▸ **TASK STATEMENT**
Take each line of the data that contains the string "Login" and copy it.

▸ **DATA RECORDS**
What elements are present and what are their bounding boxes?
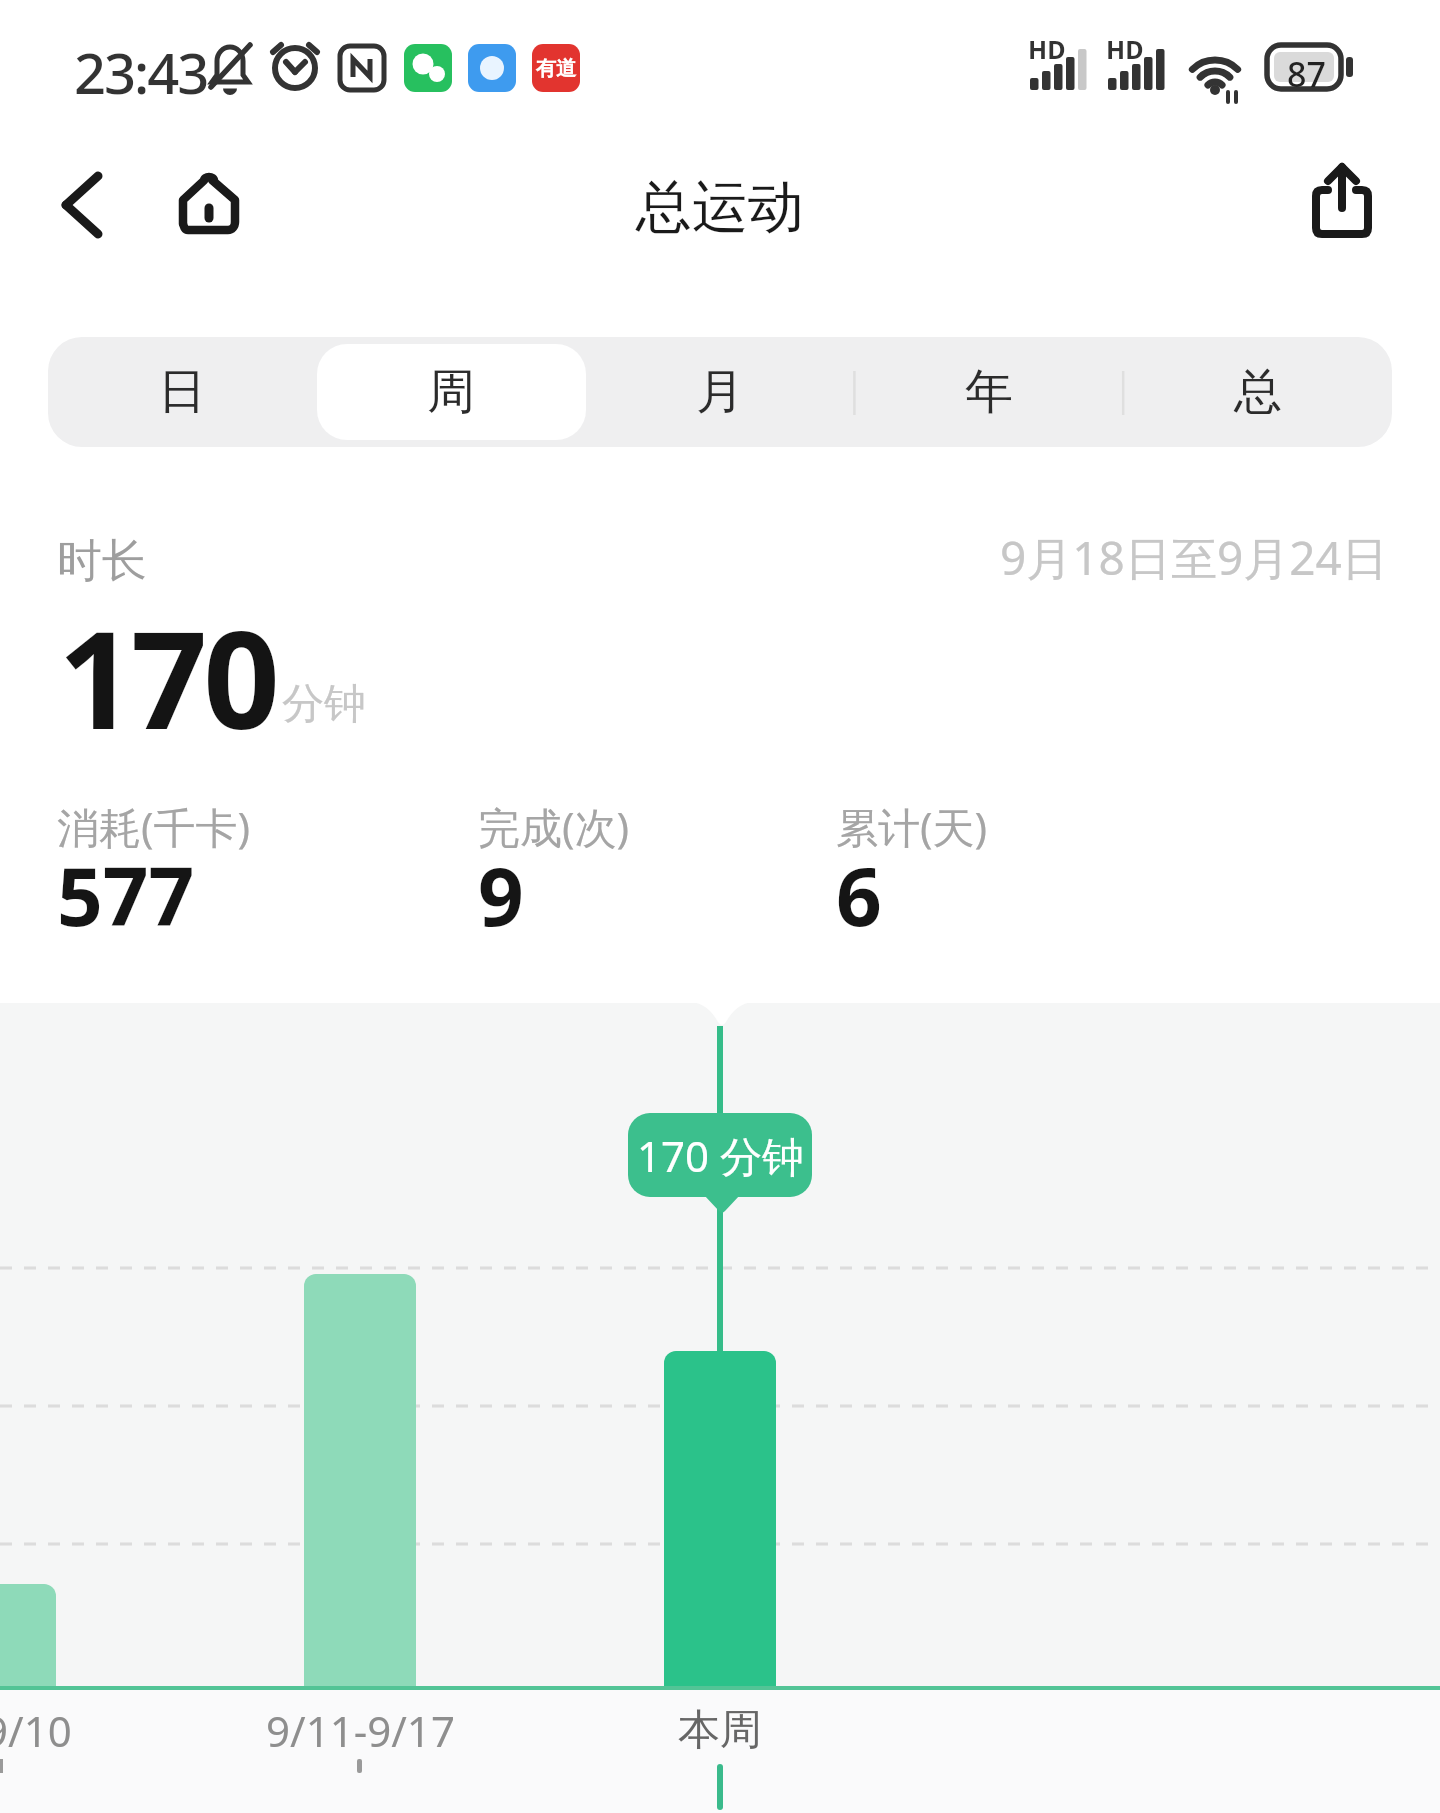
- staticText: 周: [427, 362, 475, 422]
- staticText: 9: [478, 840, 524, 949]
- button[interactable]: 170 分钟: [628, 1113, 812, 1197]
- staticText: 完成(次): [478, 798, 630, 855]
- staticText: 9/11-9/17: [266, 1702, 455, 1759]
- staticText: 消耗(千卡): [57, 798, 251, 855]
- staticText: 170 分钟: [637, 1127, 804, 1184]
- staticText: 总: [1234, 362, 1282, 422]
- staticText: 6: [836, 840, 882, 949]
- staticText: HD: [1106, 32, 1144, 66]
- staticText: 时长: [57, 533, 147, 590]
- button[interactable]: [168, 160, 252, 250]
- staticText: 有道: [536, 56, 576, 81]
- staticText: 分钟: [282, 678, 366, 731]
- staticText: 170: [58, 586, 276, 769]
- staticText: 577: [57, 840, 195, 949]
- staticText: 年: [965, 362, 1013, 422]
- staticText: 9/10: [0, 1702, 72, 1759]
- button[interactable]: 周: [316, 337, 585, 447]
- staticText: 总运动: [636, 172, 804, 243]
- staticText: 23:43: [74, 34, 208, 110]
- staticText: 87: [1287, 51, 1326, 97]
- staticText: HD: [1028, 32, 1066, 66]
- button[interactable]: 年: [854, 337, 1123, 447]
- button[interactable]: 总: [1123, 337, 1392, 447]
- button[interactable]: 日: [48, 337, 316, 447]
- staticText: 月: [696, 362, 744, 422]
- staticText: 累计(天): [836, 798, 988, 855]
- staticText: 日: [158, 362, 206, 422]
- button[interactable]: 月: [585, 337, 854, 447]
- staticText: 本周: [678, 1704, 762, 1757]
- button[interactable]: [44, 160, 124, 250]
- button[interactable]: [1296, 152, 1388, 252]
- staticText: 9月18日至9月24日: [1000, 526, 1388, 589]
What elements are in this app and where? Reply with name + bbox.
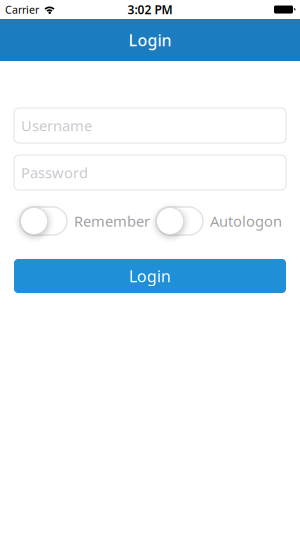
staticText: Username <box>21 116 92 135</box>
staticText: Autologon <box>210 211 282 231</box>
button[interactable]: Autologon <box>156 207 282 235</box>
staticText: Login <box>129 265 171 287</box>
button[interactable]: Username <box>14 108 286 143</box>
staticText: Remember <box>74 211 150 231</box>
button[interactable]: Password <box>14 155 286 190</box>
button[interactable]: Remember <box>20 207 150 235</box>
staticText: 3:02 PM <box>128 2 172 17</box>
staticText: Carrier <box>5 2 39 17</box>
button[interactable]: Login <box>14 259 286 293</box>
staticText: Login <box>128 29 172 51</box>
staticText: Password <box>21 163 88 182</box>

▸ **RESULT OF THIS TASK**
staticText: Login <box>129 265 171 287</box>
button[interactable]: Login <box>14 259 286 293</box>
staticText: Login <box>128 29 172 51</box>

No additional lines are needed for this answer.